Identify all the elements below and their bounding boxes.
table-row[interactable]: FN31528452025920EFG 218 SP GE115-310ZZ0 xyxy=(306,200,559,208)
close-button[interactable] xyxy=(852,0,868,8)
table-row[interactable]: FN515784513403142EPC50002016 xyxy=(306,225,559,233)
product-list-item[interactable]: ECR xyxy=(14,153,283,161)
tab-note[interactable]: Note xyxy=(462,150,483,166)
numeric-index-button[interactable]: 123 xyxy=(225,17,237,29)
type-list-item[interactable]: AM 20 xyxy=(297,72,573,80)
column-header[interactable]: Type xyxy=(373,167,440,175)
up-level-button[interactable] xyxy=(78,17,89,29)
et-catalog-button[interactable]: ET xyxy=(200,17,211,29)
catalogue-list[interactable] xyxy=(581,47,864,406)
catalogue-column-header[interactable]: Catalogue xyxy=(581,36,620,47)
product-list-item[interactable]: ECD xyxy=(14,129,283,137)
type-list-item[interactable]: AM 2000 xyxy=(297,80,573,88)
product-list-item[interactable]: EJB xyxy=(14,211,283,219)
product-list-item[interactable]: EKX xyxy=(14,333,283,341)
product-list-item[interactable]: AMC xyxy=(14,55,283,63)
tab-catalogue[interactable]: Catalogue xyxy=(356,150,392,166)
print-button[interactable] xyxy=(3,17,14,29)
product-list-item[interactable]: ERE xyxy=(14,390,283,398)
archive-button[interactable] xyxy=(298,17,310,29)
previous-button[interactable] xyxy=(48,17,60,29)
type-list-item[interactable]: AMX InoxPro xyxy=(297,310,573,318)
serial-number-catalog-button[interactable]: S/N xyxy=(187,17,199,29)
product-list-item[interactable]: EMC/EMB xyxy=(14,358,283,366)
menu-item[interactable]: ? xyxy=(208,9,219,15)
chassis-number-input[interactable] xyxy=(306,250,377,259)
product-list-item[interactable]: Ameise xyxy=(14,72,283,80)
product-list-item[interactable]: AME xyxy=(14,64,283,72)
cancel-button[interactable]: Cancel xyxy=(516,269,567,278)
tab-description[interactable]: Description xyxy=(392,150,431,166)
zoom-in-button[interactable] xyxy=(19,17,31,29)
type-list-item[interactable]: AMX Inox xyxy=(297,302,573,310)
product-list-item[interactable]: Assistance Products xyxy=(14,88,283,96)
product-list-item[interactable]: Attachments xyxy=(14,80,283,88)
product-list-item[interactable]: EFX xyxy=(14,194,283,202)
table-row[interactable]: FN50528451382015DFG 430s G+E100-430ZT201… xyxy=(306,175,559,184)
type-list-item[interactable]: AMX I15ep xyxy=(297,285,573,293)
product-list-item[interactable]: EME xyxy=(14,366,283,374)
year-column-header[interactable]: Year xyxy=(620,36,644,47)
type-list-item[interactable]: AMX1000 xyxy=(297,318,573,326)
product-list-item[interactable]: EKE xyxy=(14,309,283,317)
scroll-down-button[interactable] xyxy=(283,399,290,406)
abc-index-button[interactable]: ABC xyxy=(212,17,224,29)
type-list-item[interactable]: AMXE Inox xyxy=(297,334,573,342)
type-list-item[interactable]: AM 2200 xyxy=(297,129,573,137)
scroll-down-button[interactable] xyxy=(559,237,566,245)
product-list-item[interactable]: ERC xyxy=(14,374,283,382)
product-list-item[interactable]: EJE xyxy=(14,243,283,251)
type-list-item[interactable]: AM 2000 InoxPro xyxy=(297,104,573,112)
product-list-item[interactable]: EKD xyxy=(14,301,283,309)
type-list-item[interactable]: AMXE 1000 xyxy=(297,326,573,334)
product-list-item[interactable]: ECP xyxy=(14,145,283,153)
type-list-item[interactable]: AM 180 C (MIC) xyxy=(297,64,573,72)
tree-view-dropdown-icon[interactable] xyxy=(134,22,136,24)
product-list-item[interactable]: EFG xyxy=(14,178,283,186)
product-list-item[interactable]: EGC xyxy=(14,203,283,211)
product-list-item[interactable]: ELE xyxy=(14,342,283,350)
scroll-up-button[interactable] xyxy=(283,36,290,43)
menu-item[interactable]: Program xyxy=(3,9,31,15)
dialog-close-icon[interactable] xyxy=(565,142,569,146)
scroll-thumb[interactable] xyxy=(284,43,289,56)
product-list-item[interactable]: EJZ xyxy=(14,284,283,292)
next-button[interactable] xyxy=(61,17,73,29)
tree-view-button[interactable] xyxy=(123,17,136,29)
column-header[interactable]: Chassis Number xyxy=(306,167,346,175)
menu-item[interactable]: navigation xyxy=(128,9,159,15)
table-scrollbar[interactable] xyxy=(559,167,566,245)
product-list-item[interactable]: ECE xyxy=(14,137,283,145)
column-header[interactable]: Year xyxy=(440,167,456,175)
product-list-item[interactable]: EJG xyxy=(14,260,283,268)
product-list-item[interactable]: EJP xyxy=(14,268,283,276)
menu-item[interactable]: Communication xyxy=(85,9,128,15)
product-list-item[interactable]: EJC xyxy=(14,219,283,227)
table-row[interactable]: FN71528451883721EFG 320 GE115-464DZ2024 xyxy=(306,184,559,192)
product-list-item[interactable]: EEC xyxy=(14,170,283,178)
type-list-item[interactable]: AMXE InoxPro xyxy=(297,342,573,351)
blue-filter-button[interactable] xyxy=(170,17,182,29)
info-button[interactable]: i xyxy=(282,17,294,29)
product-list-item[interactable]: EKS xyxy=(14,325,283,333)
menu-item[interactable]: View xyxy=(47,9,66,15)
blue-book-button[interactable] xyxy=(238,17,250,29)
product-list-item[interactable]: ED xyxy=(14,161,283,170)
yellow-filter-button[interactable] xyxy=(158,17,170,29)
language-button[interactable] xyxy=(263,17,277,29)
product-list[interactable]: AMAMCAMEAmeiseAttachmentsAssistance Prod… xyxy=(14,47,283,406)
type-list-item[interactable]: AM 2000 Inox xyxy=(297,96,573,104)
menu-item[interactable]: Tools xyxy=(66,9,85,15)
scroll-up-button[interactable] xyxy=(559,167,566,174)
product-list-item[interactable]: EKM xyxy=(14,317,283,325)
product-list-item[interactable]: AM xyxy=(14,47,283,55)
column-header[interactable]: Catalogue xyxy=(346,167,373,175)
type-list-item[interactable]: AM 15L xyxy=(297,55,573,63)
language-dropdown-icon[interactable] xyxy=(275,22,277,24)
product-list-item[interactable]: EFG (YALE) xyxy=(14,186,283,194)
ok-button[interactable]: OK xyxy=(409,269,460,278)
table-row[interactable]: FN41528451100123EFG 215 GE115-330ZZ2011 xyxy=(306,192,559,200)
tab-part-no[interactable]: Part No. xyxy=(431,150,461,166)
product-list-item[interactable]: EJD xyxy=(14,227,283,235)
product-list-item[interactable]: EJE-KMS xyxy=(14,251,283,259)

+-------+

**Prompt**
Print the entries again so that each one matches exactly.

**Answer to the exercise**
Identify all the elements below and their bounding boxes.
table-row[interactable]: FN31528452025920EFG 218 SP GE115-310ZZ0 xyxy=(306,200,559,208)
close-button[interactable] xyxy=(852,0,868,8)
table-row[interactable]: FN515784513403142EPC50002016 xyxy=(306,225,559,233)
product-list-item[interactable]: ECR xyxy=(14,153,283,161)
tab-note[interactable]: Note xyxy=(462,150,483,166)
numeric-index-button[interactable]: 123 xyxy=(225,17,237,29)
type-list-item[interactable]: AM 20 xyxy=(297,72,573,80)
column-header[interactable]: Type xyxy=(373,167,440,175)
up-level-button[interactable] xyxy=(78,17,89,29)
et-catalog-button[interactable]: ET xyxy=(200,17,211,29)
catalogue-list[interactable] xyxy=(581,47,864,406)
catalogue-column-header[interactable]: Catalogue xyxy=(581,36,620,47)
product-list-item[interactable]: ECD xyxy=(14,129,283,137)
type-list-item[interactable]: AM 2000 xyxy=(297,80,573,88)
product-list-item[interactable]: EJB xyxy=(14,211,283,219)
product-list-item[interactable]: EKX xyxy=(14,333,283,341)
product-list-item[interactable]: AMC xyxy=(14,55,283,63)
tab-catalogue[interactable]: Catalogue xyxy=(356,150,392,166)
print-button[interactable] xyxy=(3,17,14,29)
product-list-item[interactable]: ERE xyxy=(14,390,283,398)
archive-button[interactable] xyxy=(298,17,310,29)
previous-button[interactable] xyxy=(48,17,60,29)
type-list-item[interactable]: AMX InoxPro xyxy=(297,310,573,318)
serial-number-catalog-button[interactable]: S/N xyxy=(187,17,199,29)
product-list-item[interactable]: EMC/EMB xyxy=(14,358,283,366)
menu-item[interactable]: ? xyxy=(208,9,219,15)
chassis-number-input[interactable] xyxy=(306,250,377,259)
product-list-item[interactable]: Ameise xyxy=(14,72,283,80)
product-list-item[interactable]: AME xyxy=(14,64,283,72)
cancel-button[interactable]: Cancel xyxy=(516,269,567,278)
tab-description[interactable]: Description xyxy=(392,150,431,166)
zoom-in-button[interactable] xyxy=(19,17,31,29)
type-list-item[interactable]: AMX Inox xyxy=(297,302,573,310)
product-list-item[interactable]: Assistance Products xyxy=(14,88,283,96)
product-list-item[interactable]: Attachments xyxy=(14,80,283,88)
product-list-item[interactable]: EFX xyxy=(14,194,283,202)
table-row[interactable]: FN50528451382015DFG 430s G+E100-430ZT201… xyxy=(306,175,559,184)
type-list-item[interactable]: AMX I15ep xyxy=(297,285,573,293)
product-list-item[interactable]: EME xyxy=(14,366,283,374)
year-column-header[interactable]: Year xyxy=(620,36,644,47)
type-list-item[interactable]: AMX1000 xyxy=(297,318,573,326)
product-list-item[interactable]: EKE xyxy=(14,309,283,317)
scroll-down-button[interactable] xyxy=(283,399,290,406)
abc-index-button[interactable]: ABC xyxy=(212,17,224,29)
type-list-item[interactable]: AMXE Inox xyxy=(297,334,573,342)
type-list-item[interactable]: AM 2200 xyxy=(297,129,573,137)
scroll-down-button[interactable] xyxy=(559,237,566,245)
product-list-item[interactable]: ERC xyxy=(14,374,283,382)
product-list-item[interactable]: EJE xyxy=(14,243,283,251)
type-list-item[interactable]: AM 2000 InoxPro xyxy=(297,104,573,112)
product-list-item[interactable]: EKD xyxy=(14,301,283,309)
type-list-item[interactable]: AMXE 1000 xyxy=(297,326,573,334)
product-list-item[interactable]: ECP xyxy=(14,145,283,153)
type-list-item[interactable]: AM 180 C (MIC) xyxy=(297,64,573,72)
tree-view-dropdown-icon[interactable] xyxy=(134,22,136,24)
product-list-item[interactable]: EFG xyxy=(14,178,283,186)
product-list-item[interactable]: EGC xyxy=(14,203,283,211)
product-list-item[interactable]: ELE xyxy=(14,342,283,350)
scroll-up-button[interactable] xyxy=(283,36,290,43)
menu-item[interactable]: Program xyxy=(3,9,31,15)
dialog-close-icon[interactable] xyxy=(565,142,569,146)
scroll-thumb[interactable] xyxy=(284,43,289,56)
product-list-item[interactable]: EJZ xyxy=(14,284,283,292)
next-button[interactable] xyxy=(61,17,73,29)
tree-view-button[interactable] xyxy=(123,17,136,29)
column-header[interactable]: Chassis Number xyxy=(306,167,346,175)
menu-item[interactable]: navigation xyxy=(128,9,159,15)
table-scrollbar[interactable] xyxy=(559,167,566,245)
product-list-item[interactable]: ECE xyxy=(14,137,283,145)
column-header[interactable]: Year xyxy=(440,167,456,175)
product-list-item[interactable]: EJG xyxy=(14,260,283,268)
product-list-item[interactable]: EJP xyxy=(14,268,283,276)
menu-item[interactable]: Communication xyxy=(85,9,128,15)
product-list-item[interactable]: EJC xyxy=(14,219,283,227)
table-row[interactable]: FN71528451883721EFG 320 GE115-464DZ2024 xyxy=(306,184,559,192)
product-list-item[interactable]: EEC xyxy=(14,170,283,178)
type-list-item[interactable]: AMXE InoxPro xyxy=(297,342,573,351)
blue-filter-button[interactable] xyxy=(170,17,182,29)
info-button[interactable]: i xyxy=(282,17,294,29)
product-list-item[interactable]: EKS xyxy=(14,325,283,333)
menu-item[interactable]: View xyxy=(47,9,66,15)
blue-book-button[interactable] xyxy=(238,17,250,29)
product-list-item[interactable]: ED xyxy=(14,161,283,170)
yellow-filter-button[interactable] xyxy=(158,17,170,29)
language-button[interactable] xyxy=(263,17,277,29)
product-list[interactable]: AMAMCAMEAmeiseAttachmentsAssistance Prod… xyxy=(14,47,283,406)
type-list-item[interactable]: AM 2000 Inox xyxy=(297,96,573,104)
menu-item[interactable]: Tools xyxy=(66,9,85,15)
scroll-up-button[interactable] xyxy=(559,167,566,174)
product-list-item[interactable]: EKM xyxy=(14,317,283,325)
product-list-item[interactable]: AM xyxy=(14,47,283,55)
column-header[interactable]: Catalogue xyxy=(346,167,373,175)
type-list-item[interactable]: AM 15L xyxy=(297,55,573,63)
language-dropdown-icon[interactable] xyxy=(275,22,277,24)
product-list-item[interactable]: EFG (YALE) xyxy=(14,186,283,194)
ok-button[interactable]: OK xyxy=(409,269,460,278)
table-row[interactable]: FN41528451100123EFG 215 GE115-330ZZ2011 xyxy=(306,192,559,200)
tab-part-no[interactable]: Part No. xyxy=(431,150,461,166)
product-list-item[interactable]: EJD xyxy=(14,227,283,235)
product-list-item[interactable]: EJE-KMS xyxy=(14,251,283,259)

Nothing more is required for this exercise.